La vicenda trae origine dalla delibera di Giunta regionale n. 290/2022, con cui la Regione Lazio aveva incluso gli impianti di trattamento meccanico (TM) tra quelli idonei al trattamento dei rifiuti urbani indifferenziati (EER 20.03.01), equiparandoli agli impianti di trattamento meccanico-biologico (TMB/TBM). R.I.D.A., gestore di un impianto TBM nell’ATO Latina, aveva contestato tale equiparazione, ritenendola lesiva e contraria alle norme europee e nazionali, poiché i TM sono privi della sezione biologica di stabilizzazione.
Il Consiglio di Stato, con la sentenza n. 09815/2025, ha ritenuto fondato il motivo di appello relativo alla caducazione automatica della D.G.R. 290/2022, conseguente all’annullamento della delibera ARERA n. 363/2021, da cui essa traeva diretta derivazione. Applicando il principio “simul stabunt simul cadent”, il Collegio ha dichiarato improcedibile il ricorso di primo grado per sopravvenuta carenza di interesse, ma ha accolto l’appello di R.I.D.A., riconoscendo l’errore del T.a.r. nel non rilevare la caducazione dell’atto regionale.
Con le sentenze n. 09816/2025 e n. 09817/2025, relative rispettivamente agli impianti della società -OMISSIS- & Co S.r.l. e di Ecosystem S.p.A., il Consiglio di Stato ha annullato le pronunce del T.a.r. che avevano dichiarato inammissibili i ricorsi di R.I.D.A. per difetto di interesse. Il Collegio ha chiarito che l’interesse della società ricorrente è concreto e attuale, poiché l’accertamento dell’inidoneità degli impianti TM concorrenti avrebbe comportato un vantaggio competitivo per R.I.D.A., con maggiori flussi di rifiuti da trattare provenienti dall’ATO Roma, notoriamente deficitario. È stato ribadito che il principio di prossimità e autosufficienza deve essere subordinato a quello di idoneità degli impianti, in linea con le BAT-C 2018 e con la normativa europea.

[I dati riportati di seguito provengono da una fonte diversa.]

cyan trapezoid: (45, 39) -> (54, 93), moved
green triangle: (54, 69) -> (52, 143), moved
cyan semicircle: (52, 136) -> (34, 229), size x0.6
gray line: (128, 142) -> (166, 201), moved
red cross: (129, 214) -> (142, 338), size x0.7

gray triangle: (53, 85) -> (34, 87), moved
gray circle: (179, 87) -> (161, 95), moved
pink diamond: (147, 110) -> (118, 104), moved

Le decisioni si fondano anche sul recente orientamento dell’Adunanza plenaria (sent. n. 10/2025 e n. 16/2024), secondo cui l’erronea esclusione dell’interesse a ricorrere integra un vizio processuale che impone l’annullamento della sentenza appellata e la rimessione al giudice di primo grado per l’esame nel merito.

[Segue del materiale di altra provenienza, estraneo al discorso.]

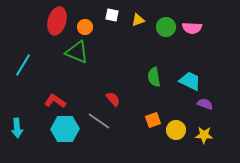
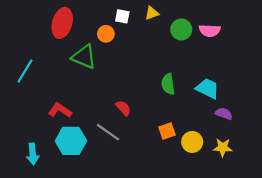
yellow triangle: (138, 20) -> (152, 13), moved
orange circle: (85, 27) -> (106, 34), moved
cyan arrow: (17, 128) -> (33, 154), moved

In conclusione, il Consiglio di Stato ha accolto gli appelli di R.I.D.A. Ambiente, sancendo la caducazione della delibera regionale n. 290/2022 e riconoscendo la legittimazione della società a contestare le autorizzazioni rilasciate a impianti TM concorrenti. Le cause tornano ora al T.a.r. Lazio per la trattazione nel merito, mentre le spese di giudizio sono state integralmente compensate.

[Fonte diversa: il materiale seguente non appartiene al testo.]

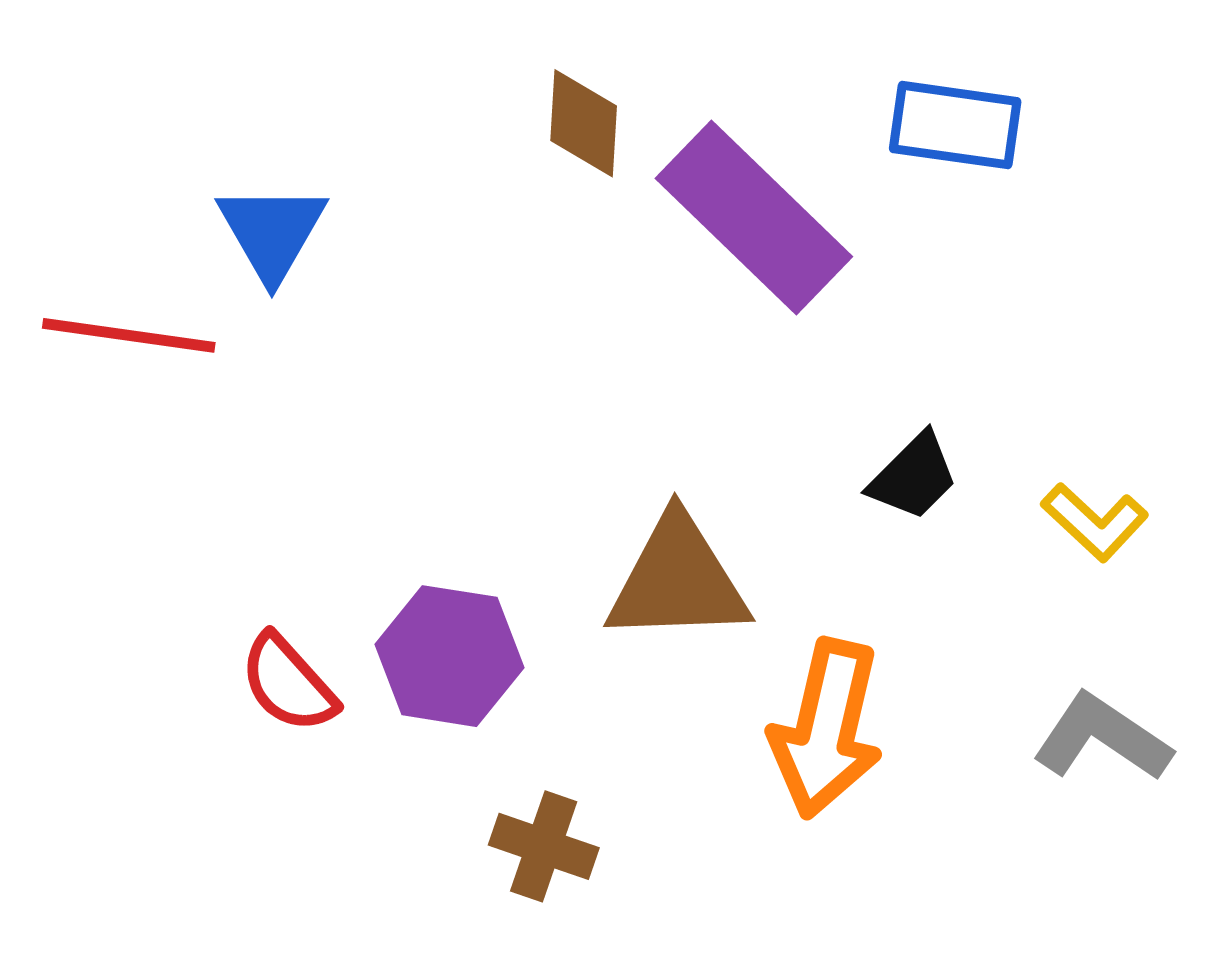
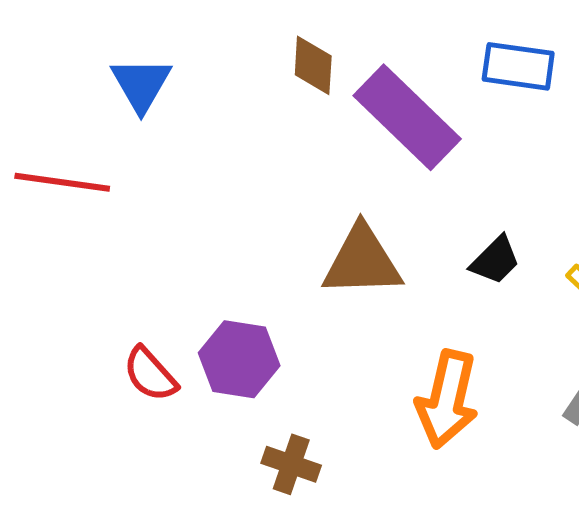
blue triangle: (272, 232) -> (141, 84), moved
brown triangle: (678, 580) -> (362, 261), moved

Queste pronunce segnano un passaggio cruciale nella giurisprudenza in materia di gestione dei rifiuti, riaffermando la centralità del principio di idoneità degli impianti e la necessità di conformità alle migliori tecniche disponibili per garantire un ciclo dei rifiuti rispettoso delle norme ambientali e della concorrenza leale.